Проблема в том, что резня 7 октября не имела никакого отношения к войне. Тайскому рабочему долго отрубали голову садовой тяпкой. В маленьких детей стреляли, они плакали и звали маму. Я сейчас пересказываю те свидетельства, которые читаю. Их много. По поводу некоторых из них сейчас ведутся споры. Например, правда ли, что террористы сожгли в микроволновке младенца, или это «фейк»? Очень может быть, что про микроволновку — это фейк. Но как это меняет общую картину? Личности многих убитых опознавались по обгоревшим останкам. Среди них были и несовершеннолетние… Это все настолько непостижимо, что, как бы мы ни пытались выстроить вокруг этого аргументацию, обсудить «адекватность» всех тех мер, которые были предприняты после, обсуждение это вызывает только ярость, потому что событие, которое стало поводом и этих мер, и этих обсуждений, не масштабируется и абсолютно выламывается из хода вещей. Это разрыв в ткани бытия, который нечем заштопать. Ни его нельзя ничем оправдать — потому что его вообще нечем оправдать, ни им ничего нельзя оправдать — потому что, раз никакой ответ не может быть соразмерен ему или адекватен, исходить нужно из того, что действия, последовавшие за ним, не должны быть ответом на него.

Резня 7 октября не может быть поводом для обсуждения исторической вины Израиля, потому что таким образом мы свяжем историю Израиля с этим событием и ничего в ней не поймем, а лишь покажем (не желая того), что израильтяне «сами виноваты» в случившемся с ними сейчас, потому что 20 лет назад было то-то, а 40 лет назад — вон то. Это не означает, что исторические ошибки Израиля не нужно обсуждать, как и его исторические достижения, но — не тут, не так. Потому что если это делать прямо тут, на пепелище, посреди бесконечных поминальных церемоний (это тут называется «сидеть шиву»), то младенец Кфир, который то ли погиб, то ли нет, прямым образом оказывается виновен и «справедливо» наказан за деяния своих еврейских предков. Или — усилим — потому что он еврей. Естественно, что ни один из тех, кто говорит про Израиль в таком ключе, будучи человеком и будучи в здравом уме и твердой памяти, не скажет такого специально, но таков эффект перформативности, того, где и когда все это произносится.
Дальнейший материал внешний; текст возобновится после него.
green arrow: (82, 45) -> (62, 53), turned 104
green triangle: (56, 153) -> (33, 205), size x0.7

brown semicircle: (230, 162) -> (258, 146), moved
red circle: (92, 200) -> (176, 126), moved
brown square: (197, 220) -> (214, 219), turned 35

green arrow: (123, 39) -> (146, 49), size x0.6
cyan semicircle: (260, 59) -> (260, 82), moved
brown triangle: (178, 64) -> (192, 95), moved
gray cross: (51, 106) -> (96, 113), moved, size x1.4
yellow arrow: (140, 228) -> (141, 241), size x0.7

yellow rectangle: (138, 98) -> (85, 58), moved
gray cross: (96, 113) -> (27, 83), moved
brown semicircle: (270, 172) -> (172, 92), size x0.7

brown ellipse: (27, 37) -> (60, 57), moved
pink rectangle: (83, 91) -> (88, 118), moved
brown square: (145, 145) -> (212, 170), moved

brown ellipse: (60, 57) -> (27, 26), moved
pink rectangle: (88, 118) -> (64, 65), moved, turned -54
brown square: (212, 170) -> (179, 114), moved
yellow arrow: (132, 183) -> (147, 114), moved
Вспоминается высказывание молодой поэтессы Варвары Недеогло в связи с обвинениями русских в имперстве и путинизме. В ответ на вопрос «Где вы были, когда Путин пришел к власти?» она написала: «Когда Путин пришел к власти, я сидела на красном пластмассовом горшке» (цитирую по памяти). Я, правда, этим похвастаться не могу. Когда Путин пришел к власти, мне было 26 лет, и я думала, что СССР уже побежден и нужно просто «делать свое дело», а не заниматься «какой-то» политикой. Крики ужаса тех, кто постарше, тех, кто говорил, что КГБшник у власти приведет страну к катастрофе, отметались с иронической улыбкой, а тех из них, кто выходил на площади с плакатами, называли «демшизой» и не очень-то привечали, считали фриками… У моего поколения (по крайней мере у многих его представителей) политическая железа формировалась медленно. А когда сформировалась — было уже поздно.
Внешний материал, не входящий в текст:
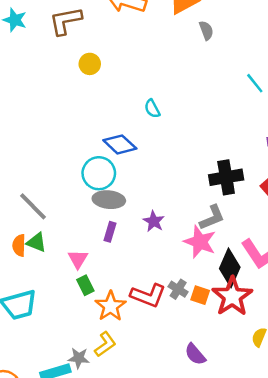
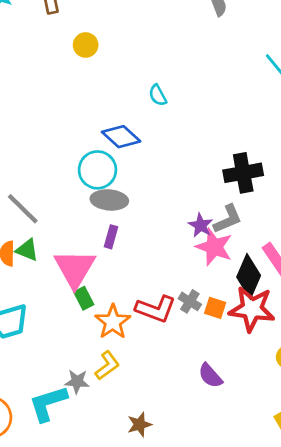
purple star: (154, 221) -> (201, 225), moved
pink triangle: (78, 259) -> (75, 268), size x1.8
red star: (232, 296) -> (252, 309), turned -30

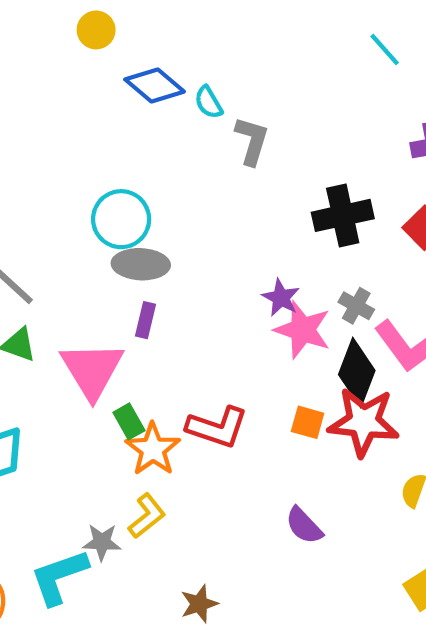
blue diamond: (121, 137) -> (155, 86), moved
gray L-shape: (228, 219) -> (252, 141), moved, turned -48
green rectangle: (84, 298) -> (129, 421), moved
gray cross: (190, 301) -> (356, 306), moved

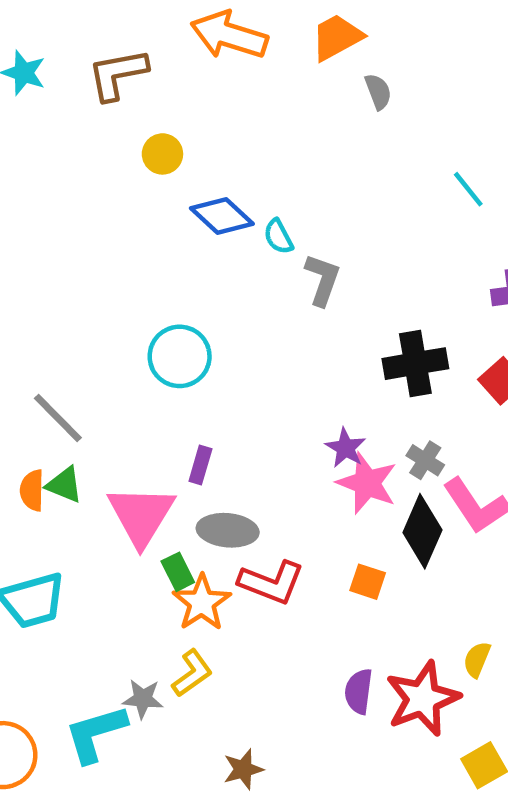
gray ellipse: (141, 264) -> (228, 530), moved
red star: (364, 422) -> (423, 699), moved, turned -30
purple semicircle: (304, 526) -> (359, 691), turned 48

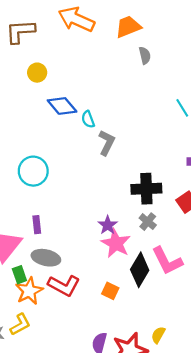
gray cross: (425, 460) -> (148, 222), moved
purple rectangle: (200, 465) -> (37, 225), turned -30

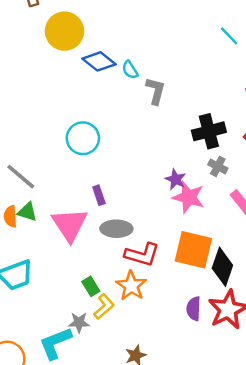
yellow circle: (37, 73) -> (64, 31), size x1.8
black diamond: (140, 270) -> (222, 267), moved
green rectangle: (19, 275) -> (91, 286), moved
orange star: (29, 291) -> (131, 286), moved
orange square: (110, 291) -> (193, 250), size x2.0

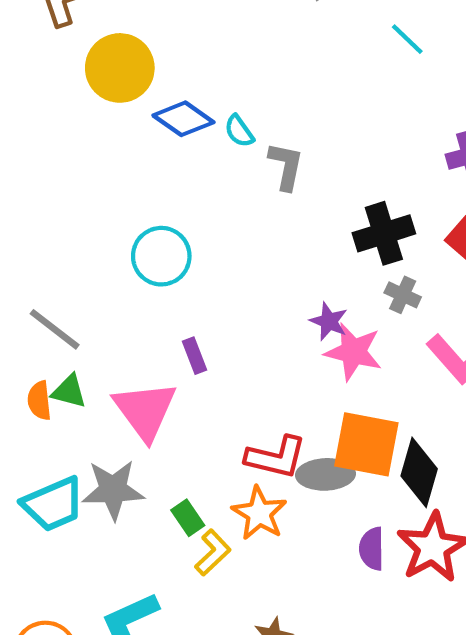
cyan line: (229, 36) -> (407, 39), moved
gray ellipse: (116, 229) -> (326, 474), moved
gray star: (79, 322) -> (113, 490), moved, size x1.6

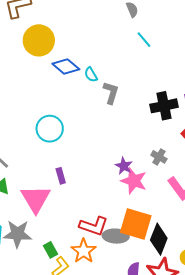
cyan line: (407, 39) -> (144, 40), moved
black cross: (384, 233) -> (164, 106), moved

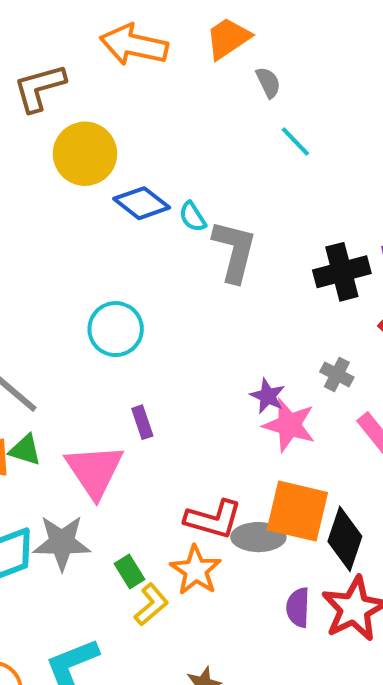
gray L-shape: (111, 93) -> (234, 251), size x1.4

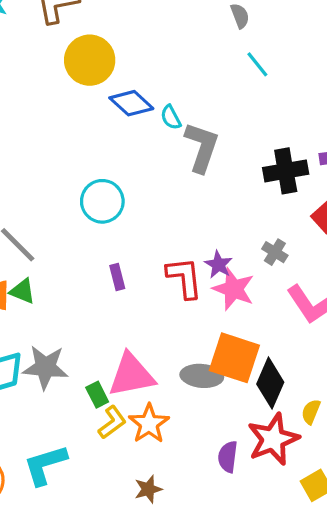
pink triangle: (94, 471) -> (131, 375), moved, turned 48
red L-shape: (213, 519) -> (184, 278), moved, turned -117
orange star: (196, 570) -> (149, 424), moved
purple semicircle: (298, 607) -> (228, 457), moved

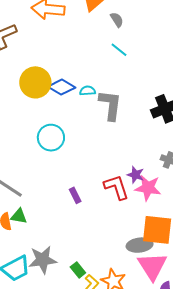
yellow circle: (90, 60) -> (35, 82), moved
cyan line: (257, 64) -> (119, 50), moved
cyan semicircle: (171, 117) -> (88, 91), turned 126
cyan circle: (102, 201) -> (51, 138), moved
pink triangle: (131, 375) -> (152, 266), moved, turned -40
Виновата ли я в этом случае? Ответственна ли я за происшедшее? Не получается ли так, что я, покинув Россию, пыталась убежать от возлагаемой на меня вины? Снять юридическую ответственность за российское гражданство? Что-то переиграть? Не было ли мне обидно, что, несмотря на мою позицию, несмотря на все митинги, на которые я ходила, я все равно буду всего лишь «русской», которая «как они все» и «виновата в действиях преступного государства». Отчасти да, признаюсь. Мне не хотелось тащить на себе вину, которой я не чувствовала. Я чувствовала не вину, а только страх и ненависть. Ненависть к тем, кто заставляет меня испытывать этот страх. Объем страха выявлялся постепенно, по мере «отмокания» от жизни в России. Вот я перестаю внутренне сжиматься и мысленно придумывать оправдания, увидев подходящего ко мне полицейского. Вот я пишу слово «война» в фейсбуке без сопровождающих это действие судорог самоцензуры. Вот я преподаю в зуме и просто говорю, не одергивая себя и не думая: «Что мне за это будет?» Живя внутри России, мы даже не чувствуем, насколько мы несвободны. Репрессивная власть иррациональна и непредсказуема, ее действия рандомны. «Не опасно ли приезжать в Россию?» — спрашивают друг друга участники релокантских чатов. «Нет, не опасно. Ну то есть тебя либо задержат. Либо не задержат». В этом тактика российской власти напоминает тактику террористов, с которыми она столь ретиво борется. Удивительно прослеживать пути, которыми обещание «мочить в сортире» приводит к аресту Евгении Беркович… Россиянин должен не знать, чего ему бояться, чтобы бояться всего — на всякий случай. Тогда он в какой-то момент расслабляется, теряет бдительность, тут его хвать — и в суд. Но будем ли мы винить репрессированных? За недальновидность, за недостаточную борьбу с режимом, за то, что не уехали вовремя? За действия самого этого режима (они же граждане РФ). Да мало ли за что?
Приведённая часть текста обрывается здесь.